Big business urges action at COP28

Some of the world’s biggest companies have written an open letter to urge delegate at the upcoming COP28 summit to take real steps to phase out the use of fossil fuels.

A total of 131 companies have signed the letter which has been published by the We Mean Business Coalition.

Companies including Volvo Cars, Iberdola, Mahindra Group, JLL, Unilever, Bayer and Nestlé  have used the letter  to call on all parties at the climate conference to lay the groundwork to transform the global energy system towards a full phase-out of unabated fossil fuels and to triple global renewable electricity capacity.

The letter states: “We, the undersigned companies representing $987 billion in global annual revenue, celebrate the exponential growth of solutions that have made clean energy cheaper and more accessible than ever before. However, global emissions continue to rise because we haven’t addressed the primary cause of climate change: the burning of fossil fuels.

“Our businesses are feeling the impacts and cost of increasing extreme weather events resulting from climate change. We recognize the need to transition in a way that safeguards our future collective prosperity on a liveable planet. That means reducing our emissions, adopting clean solutions and reducing our use of fossil fuels to limit global heating in line with the Paris Agreement’s ultimate goal of 1.5°C.”

It continued: “As energy purchasers and users in the global system, we have an important role to play in sending a clear signal about our future energy use, which is rapidly becoming cleaner through renewables. We are taking action and working toward phasing out our use of fossil fuels. That is why we are setting science-based targets, developing climate transition action plans, investing in net-zero solutions and disclosing our progress. Climate action is good for business now and in the future.”

The letter warned to decarbonise the global energy system, we need to ramp up clean energy as fast as we phase out the use and production of fossil fuels. “This means turbocharging the renewables revolution, electrifying key sectors and massively improving efficiency — thereby creating the conditions for a rapid, well-managed and just transition away from fossil fuels”.
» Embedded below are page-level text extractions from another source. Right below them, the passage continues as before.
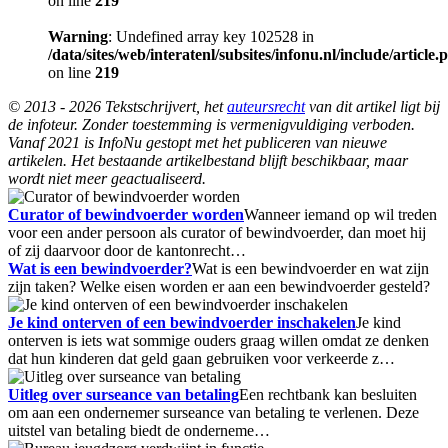
on line
219
Warning
: Undefined array key 102528 in
/data/sites/web/interatenl/subsites/infonu.nl/include/article.
on line
219
© 2013 - 2026 Tekstschrijvert, het
auteursrecht
van dit artikel ligt bij
de infoteur. Zonder toestemming is vermenigvuldiging verboden.
Vanaf 2021 is InfoNu gestopt met het publiceren van nieuwe
artikelen. Het bestaande artikelbestand blijft beschikbaar, maar
wordt niet meer geactualiseerd.
Curator of bewindvoerder worden
Wanneer iemand op wil treden
voor een ander persoon als curator of bewindvoerder, dan moet hij
of zij daarvoor door de kantonrecht…
Wat is een bewindvoerder?
Wat is een bewindvoerder en wat zijn
zijn taken? Welke eisen worden er aan een bewindvoerder gesteld?
Je kind onterven of een bewindvoerder inschakelen
Je kind
onterven is iets wat sommige ouders graag willen omdat ze denken
dat hun kinderen dat geld gaan gebruiken voor verkeerde z…
Uitleg over surseance van betaling
Een rechtbank kan besluiten
om aan een ondernemer surseance van betaling te verlenen. Deze
uitstel van betaling biedt de onderneme…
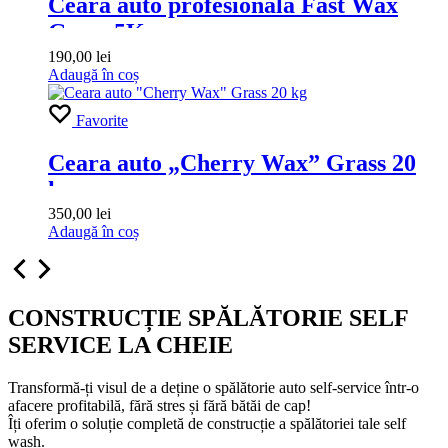
Ceara auto profesionala Fast Wax
Grass 5Kg
190,00
lei
Adaugă în coș
Favorite
Ceara auto „Cherry Wax” Grass 20
kg
350,00
lei
Adaugă în coș
CONSTRUCȚIE
SPĂLĂTORIE SELF
SERVICE
LA CHEIE
Transformă-ți visul de a deține o spălătorie auto self-service într-o
afacere profitabilă, fără stres și fără bătăi de cap!
Îți oferim o soluție completă de construcție a spălătoriei tale self
wash.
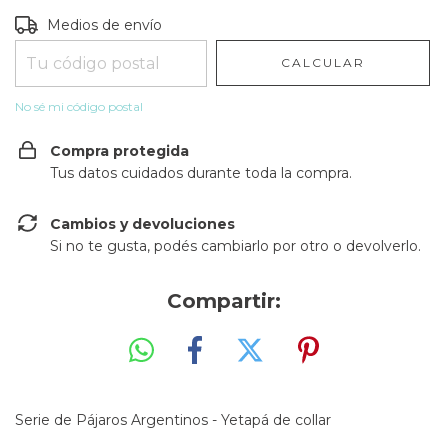
Entregas para el CP:
CAMBIAR CP
Medios de envío
CALCULAR
No sé mi código postal
Compra protegida
Tus datos cuidados durante toda la compra.
Cambios y devoluciones
Si no te gusta, podés cambiarlo por otro o devolverlo.
Compartir:
Serie de Pájaros Argentinos - Yetapá de collar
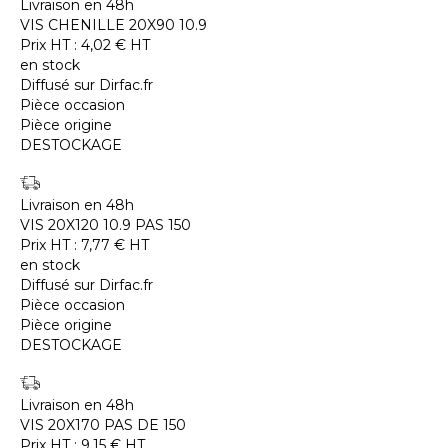
Livraison en 48h
VIS CHENILLE 20X90 10.9
Prix HT :
4,02
€
HT
en stock
Diffusé sur Dirfac.fr
Pièce occasion
Pièce origine
DESTOCKAGE
Livraison en 48h
VIS 20X120 10.9 PAS 150
Prix HT :
7,77
€
HT
en stock
Diffusé sur Dirfac.fr
Pièce occasion
Pièce origine
DESTOCKAGE
Livraison en 48h
VIS 20X170 PAS DE 150
Prix HT :
9,15
€
HT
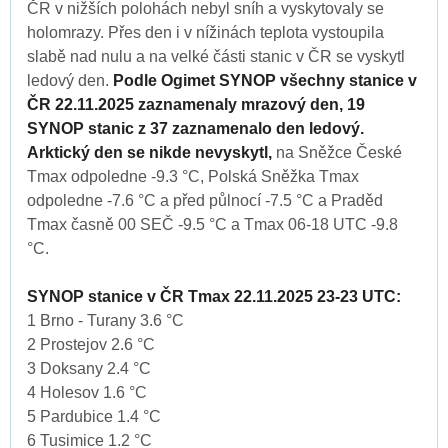
ČR v nižších polohách nebyl sníh a vyskytovaly se
holomrazy. Přes den i v nížinách teplota vystoupila
slabě nad nulu a na velké části stanic v ČR se vyskytl
ledový den.
Podle Ogimet SYNOP všechny stanice v
ČR 22.11.2025 zaznamenaly mrazový den, 19
SYNOP stanic z 37 zaznamenalo den ledový.
Arktický den se nikde nevyskytl,
na Sněžce České
Tmax odpoledne -9.3 °C, Polská Sněžka Tmax
odpoledne -7.6 °C a před půlnocí -7.5 °C a Praděd
Tmax časně 00 SEČ -9.5 °C a Tmax 06-18 UTC -9.8
°C.
SYNOP stanice v ČR Tmax 22.11.2025 23-23 UTC:
1 Brno - Turany 3.6 °C
2 Prostejov 2.6 °C
3 Doksany 2.4 °C
4 Holesov 1.6 °C
5 Pardubice 1.4 °C
6 Tusimice 1.2 °C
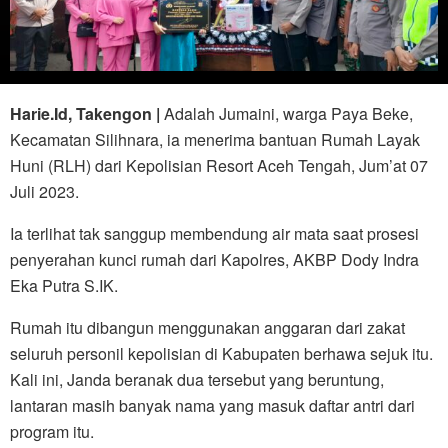
Harie.Id, Takengon |
Adalah Jumaini, warga Paya Beke,
Kecamatan Silihnara, ia menerima bantuan Rumah Layak
Huni (RLH) dari Kepolisian Resort Aceh Tengah, Jum’at 07
Juli 2023.
Ia terlihat tak sanggup membendung air mata saat prosesi
penyerahan kunci rumah dari Kapolres, AKBP Dody Indra
Eka Putra S.IK.
Rumah itu dibangun menggunakan anggaran dari zakat
seluruh personil kepolisian di Kabupaten berhawa sejuk itu.
Kali ini, Janda beranak dua tersebut yang beruntung,
lantaran masih banyak nama yang masuk daftar antri dari
program itu.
The companies said the transition to net zero could boost global GDP by 4% by 2030.

“But we cannot make this transition securely or efficiently alone. Financial institutions, fossil fuel producers and governments all have crucial roles to play,” It added.

As such the letter “urges”:

  • Financial institutions to work collaboratively with us, and with policymakers, to ensure that capital is being allocated to accelerate the clean energy transition — creating a financial system that safeguards future growth and returns for people and planet.
  • Fossil fuel producers to join us in setting science-based, net-zero targets and to develop and publish transition plans on short- and long-term steps to decarbonize business operations, products and services. This includes shifting investments away from fossil fuels and toward clean energy to halve GHG emissions by 2030 and enable a net-zero global energy system by mid-century.
  • Governments to set the enabling conditions, policies, regulations and investments for a just clean energy transition. The decisions made today are critical to protect people and ensure a liveable, healthy and prosperous future. Policy certainty will allow businesses to develop affordable and reliable near-term alternatives to fossil fuels for their operations and supply chains.

“We call on all Parties attending COP28 in Dubai to seek outcomes that will lay the groundwork to transform the global energy system towards a full phase-out of unabated fossil fuels and halve emissions this decade,” it added. “This can be enabled by agreeing to a global target of tripling renewable electricity capacity to at least 11,000 GW and doubling the rate of deployment of energy efficiency by 2030.”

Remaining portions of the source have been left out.